Tuesday, November 16, 2010

DHS Has Authority Over Naturalization

Barnes v. Holder
No. 09-1782       
United States Court of Appeals for the Fourth Circuit
2010 U.S. App. LEXIS 23293
November 10, 2010

Mr. Barnes immigrated to the United States in 1979 and joined the U.S. Army.  In 1982, a military court convicted Mr. Barnes of possessing, transporting and selling an illicit substance.  In 1999 he applied for naturalization and disclosed the conviction.  The Immigration and Naturalization Service interviewed Mr. Barnes.  INS told Mr. Barnes that the conviction barred him from naturalization.  He was told to withdraw his application, and he did in May 2000.

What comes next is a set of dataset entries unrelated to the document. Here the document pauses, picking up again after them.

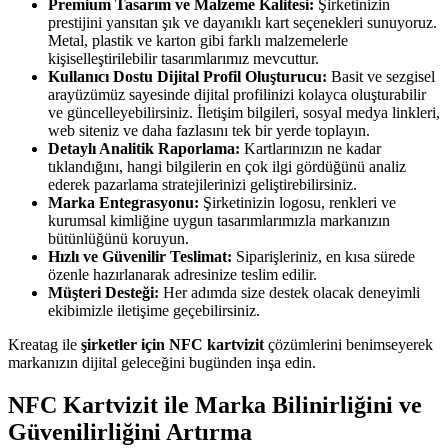
Premium Tasarım ve Malzeme Kalitesi:
Şirketinizin
prestijini yansıtan şık ve dayanıklı kart seçenekleri sunuyoruz.
Metal, plastik ve karton gibi farklı malzemelerle
kişiselleştirilebilir tasarımlarımız mevcuttur.
Kullanıcı Dostu Dijital Profil Oluşturucu:
Basit ve sezgisel
arayüzümüz sayesinde dijital profilinizi kolayca oluşturabilir
ve güncelleyebilirsiniz. İletişim bilgileri, sosyal medya linkleri,
web siteniz ve daha fazlasını tek bir yerde toplayın.
Detaylı Analitik Raporlama:
Kartlarınızın ne kadar
tıklandığını, hangi bilgilerin en çok ilgi gördüğünü analiz
ederek pazarlama stratejilerinizi geliştirebilirsiniz.
Marka Entegrasyonu:
Şirketinizin logosu, renkleri ve
kurumsal kimliğine uygun tasarımlarımızla markanızın
bütünlüğünü koruyun.
Hızlı ve Güvenilir Teslimat:
Siparişleriniz, en kısa sürede
özenle hazırlanarak adresinize teslim edilir.
Müşteri Desteği:
Her adımda size destek olacak deneyimli
ekibimizle iletişime geçebilirsiniz.
Kreatag ile
şirketler için NFC kartvizit
çözümlerini benimseyerek
markanızın dijital geleceğini bugünden inşa edin.
NFC Kartvizit ile Marka Bilinirliğini ve
Güvenilirliğini Artırma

 In 2004, Mr. Barnes was placed in removal proceedings and charged with removability based on his 1982 conviction.  At an April 2005 hearing, Mr. Barnes admitted removability but indicated he would apply for relief.  In September 2006 Mr Barnes submitted a second naturalization application, and a motion to the court requesting to terminate removal proceedings pursuant to 8 CFR §1239.2(f).  The regulation in question grants the immigration judge (IJ) power to terminate removal proceedings if the individual establishes prima facie eligibility for naturalization, thereby allowing an alien to proceed to a final hearing on his naturalization application.  The IJ denied the motion, but continued the case to allow DHS to adjudicate Mr. Barnes’ naturalization application.  DHS schedule a naturalization interview, but then cancelled.  When Mr. Barnes appeared again before the IJ, DHS opposed any further continuances. Mr. Banes filed a request for a new interview, a new 123.2(f) motion and a request for 212(c) relief.  The IJ denied the motions and ordered removal.

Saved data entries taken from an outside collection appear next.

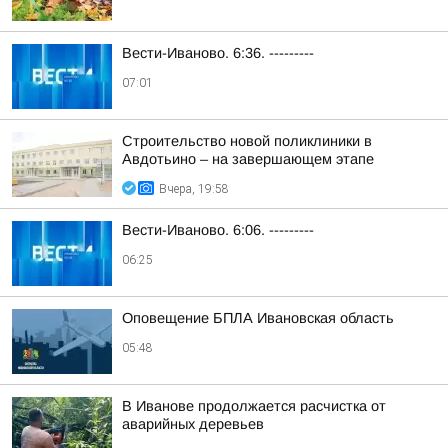
Вести-Иваново. 6:36. ---------
07:01
Строительство новой поликлиники в
Авдотьино – на завершающем этапе
Вчера, 19:58
Вести-Иваново. 6:06. ---------
06:25
Оповещение БПЛА Ивановская область
05:48
В Иванове продолжается расчистка от
аварийных деревьев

Mr. Barnes appealed to the Board of Immigration Appeals (BIA) arguing that he merited §1239.2(f) relief.  The BIA denied.  Citing to Matter of Acosta Hidalgo, 24 I&N. Dec. 103 (BIA 2007), the BIA ruled that in order for the IJ to grant §1239.2(f) relief, the DHS must first communicate to the court that the individual is prima facie eligible for naturalization. Mr. Barnes appealed to the Fourth Circuit.  The Fourth Circuit affirmed the BIA’s interpretation.  It noted that the DHS is the only body statutorily vested with the power to make naturalization decisions (8 USC §1421(a)), and it is therefore reasonable to conclude that only DHS has authority to make prima facie determinations of naturalization eligibility.  It is also efficient to have DHS make the determination before the IJ evaluates the §1239.2(f) request because naturalization eligibility is a pre-requisite to obtaining the relief.  Finally, the determination can be made without actually granting the application, therefore there is no conflict with 8 USC §1429 which prohibits a grant of naturalization to a person in removal proceedings.    Through this ruling the Fourth Circuit joined four other courts that have adopted the Acosta-Hidalgo construction of §1239.2(f).  The other cases are Ogunfuye v. Holder, 610 F. 3d 303, 308 (5th Cir. 2010); Zegrean v. Att’n Gen. Of the United States, 602 F.3d 273, 274-275 (3d Cir. 2010); Perriello v. Napolitano, 579 F.3d 135, 142 (2nd Cir. 2009); Hernandez de Anderson v. Gonzalez, 497 F3d 927, 933-34 (9th Cir.2007).